Gündem

Yapay zekadan tüp bebekte devrim: 19 yıl sonra gelen mucize gebelik

ABD'de tüp bebek tedavisinde geliştirilen yapay zeka destekli sistem, mikroskopla fark edilemeyen az sayıdaki spermleri bulmayı başardı. Bu yöntemle 19 yıldır çocuk sahibi olamayan bir çiftin gebelik haberi geldi.

Tüp bebek tedavisinde devrim niteliğinde bir gelişme yaşandı. ABD'de Columbia Üniversitesi Fertilite Merkezi'nde geliştirilen yapay zeka (YZ) destekli sistem sayesinde,

laboratuvar mikroskoplarında görülemeyen spermler tespit edilerek gebelik elde edildi

. Tıp dergisi The Lancet'te yayımlanan bulgular, 'yapay zeka ile sperm tespiti sonrası elde edilen ilk klinik gebelik' olarak bilim literatürüne geçti.

Yedi spermle başarıya ulaşıldı

Araştırmaya konu olan 39 yaşındaki erkek hastada, meni örneğinde hiç sperm bulunamaması anlamına gelen non-obstrüktif azoospermi tanısı vardı. 37 yaşındaki eşi ise 19 kez yumurta toplama işlemi geçirmesine rağmen yalnızca bir embriyo oluşturabilmişti.

Mikroskopla yapılan incelemelerde sperm bulunamazken, aynı örnek yapay zeka destekli sisteme aktarıldı. Sistem, iki saat içinde 2,5 milyon karelik görüntüyü analiz ederek yedi sperm tespit etti.
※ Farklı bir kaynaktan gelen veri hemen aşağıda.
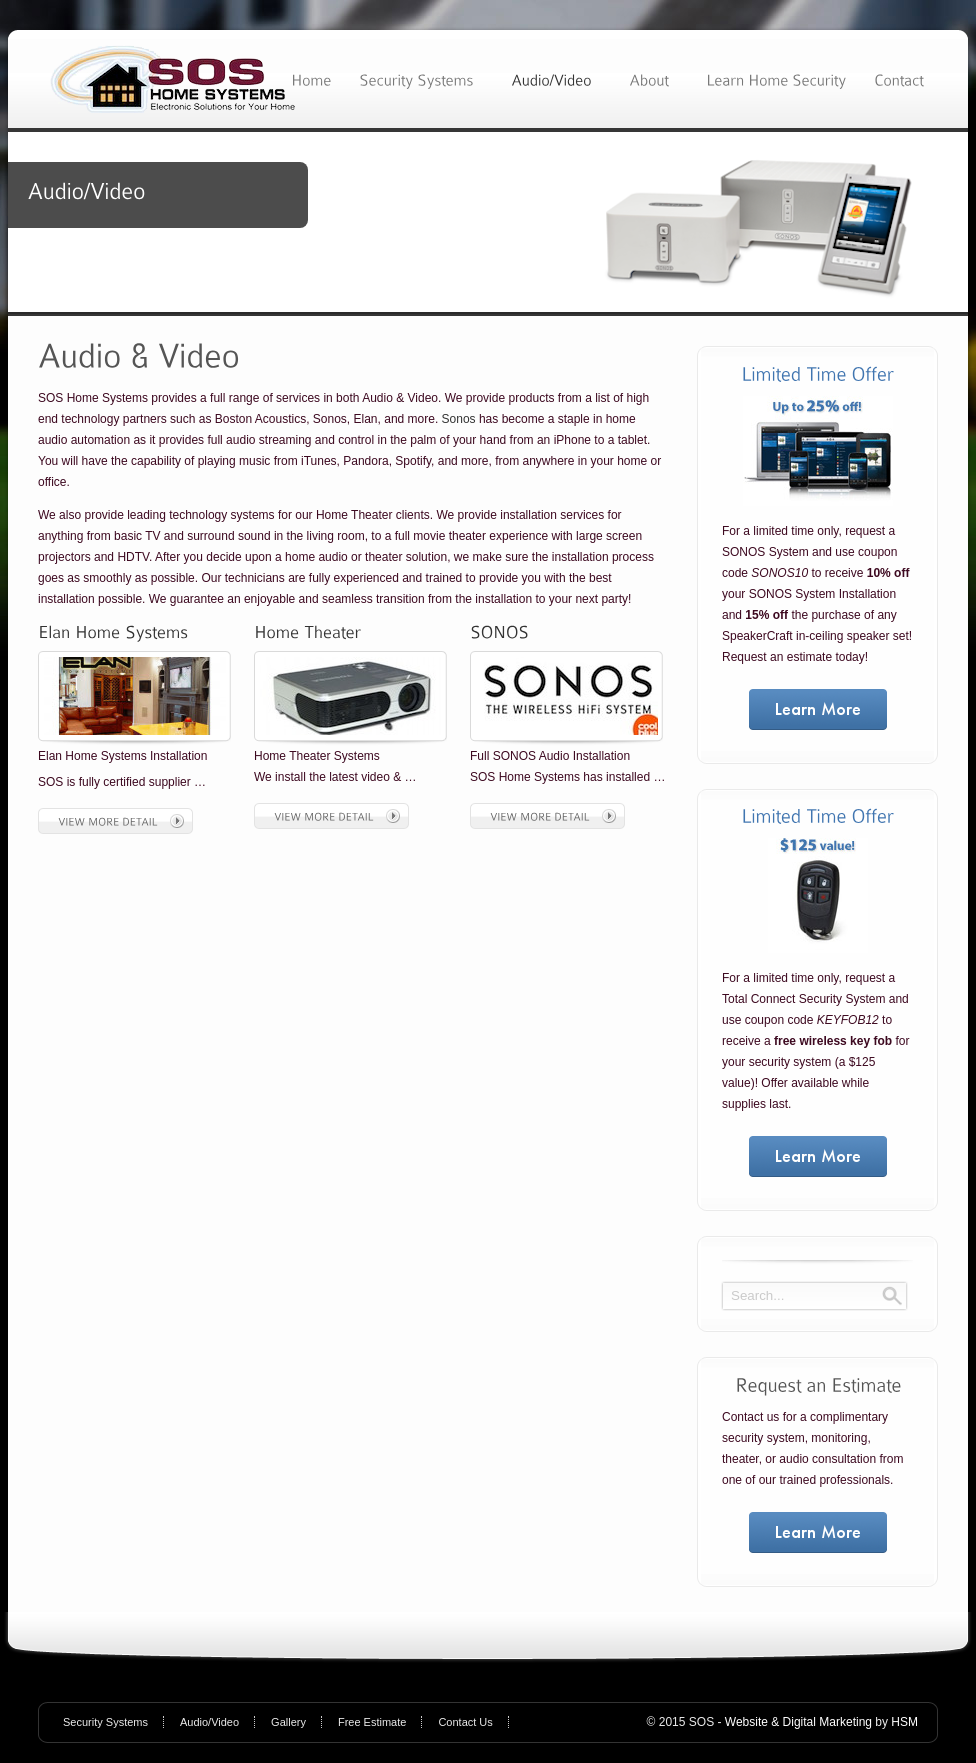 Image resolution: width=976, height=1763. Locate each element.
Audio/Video (209, 1722)
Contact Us (465, 1722)
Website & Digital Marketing (798, 1722)
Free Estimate (372, 1722)
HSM (904, 1722)
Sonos (459, 419)
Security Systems (105, 1722)
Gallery (288, 1722) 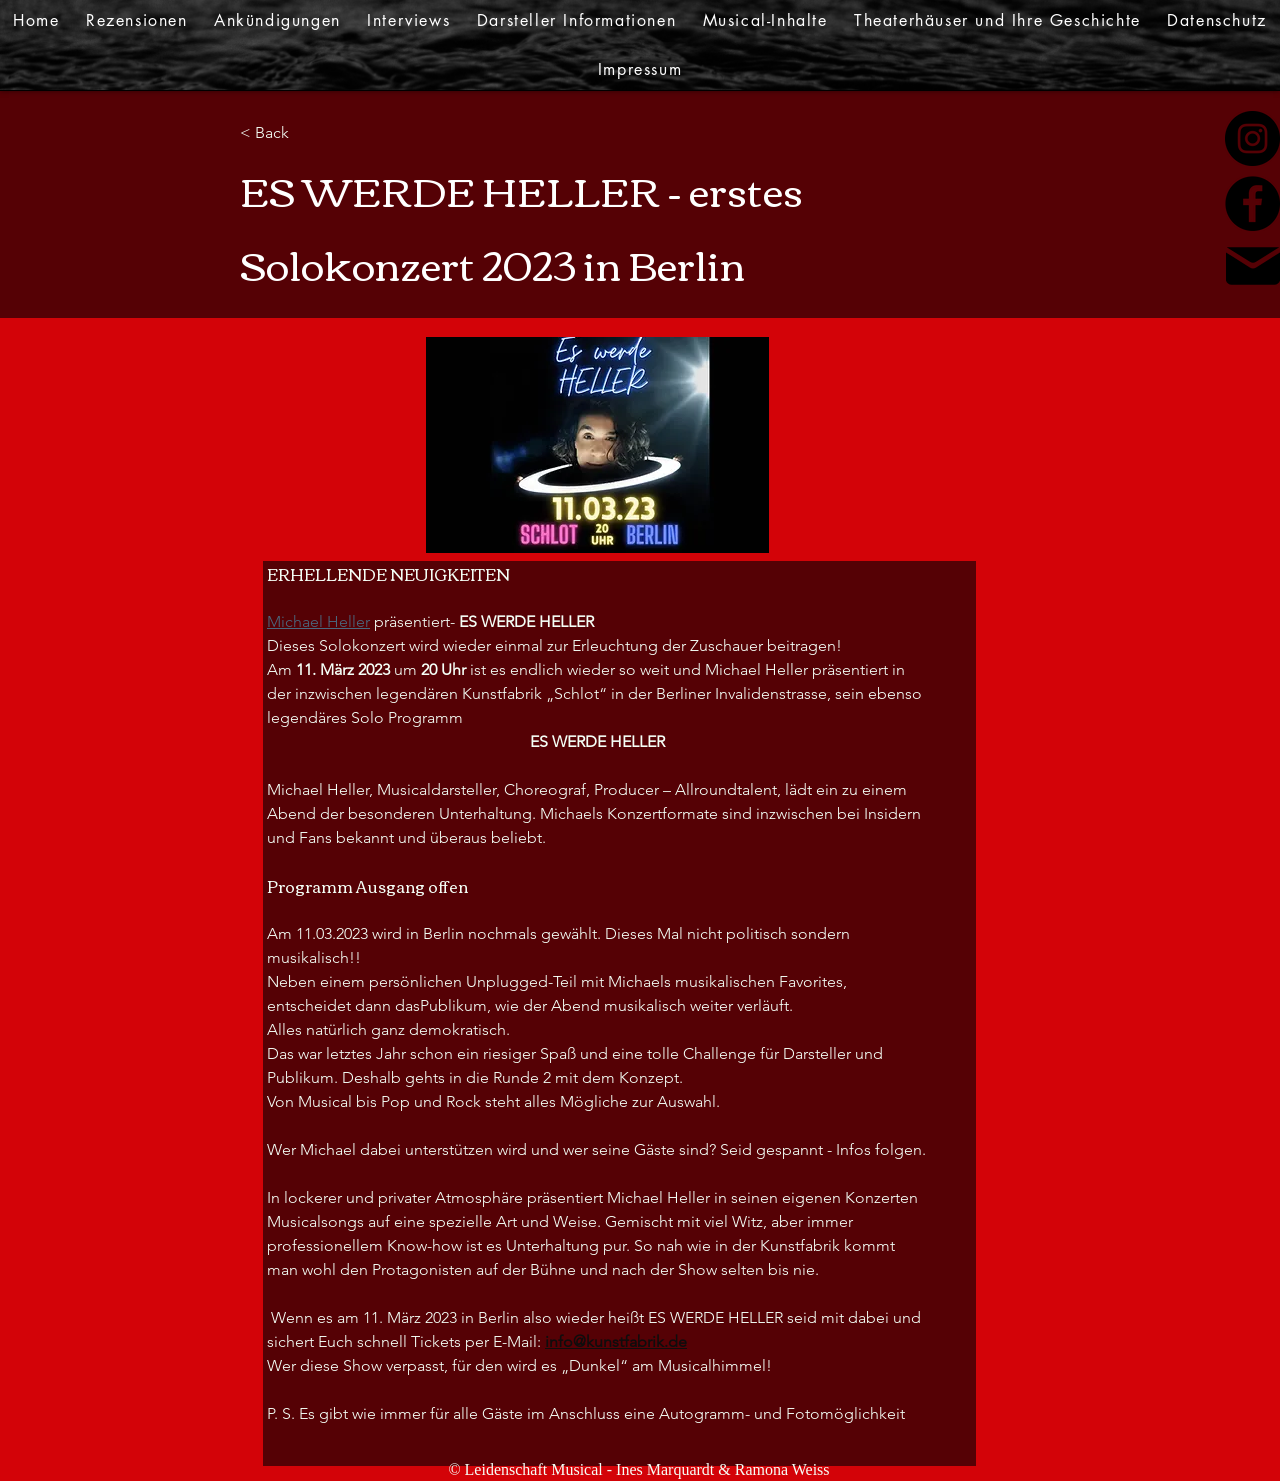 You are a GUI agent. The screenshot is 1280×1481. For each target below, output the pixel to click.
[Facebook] (1252, 203)
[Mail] (1253, 266)
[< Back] (305, 133)
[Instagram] (1252, 138)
Bunlardan ikisi hareketliydi ve her biri birer yumurtaya enjekte edilerek iki embriyo oluşturuldu. Embriyo transferi sonrası yapılan testte gebelik gerçekleşti.

Bir saatte 1 milyon kare analiz

Yapay zeka sistemi, yüksek hızlı kamera ve gelişmiş görüntü işleme algoritmalarını bir arada kullanıyor. Meni örneği, saniyede 300 kare yakalayabilen kamera ile taranıyor; sistem bir saat içinde 1 milyondan fazla görüntü inceliyor.
YZ, bir hücreyi 'sperm' olarak tanımlamadan önce onu en az üç karede izleyerek doğrulama yapıyor. Böylece olası yanlış tespitlerin önüne geçiliyor.

Bilim insanlarından temkinli iyimserlik

Columbia Üniversitesi'nden yapılan açıklamada, bu yöntemin çocuk sahibi olamayan çiftler için 'yeni bir umut kapısı' olabileceği belirtildi.

Ancak araştırmacılar, çalışmanın tek bir vaka üzerinden yürütüldüğüne dikkat çekerek, yöntemin güvenilirliğinin daha geniş kapsamlı klinik denemelerle test edilmesi gerektiğini vurguladı.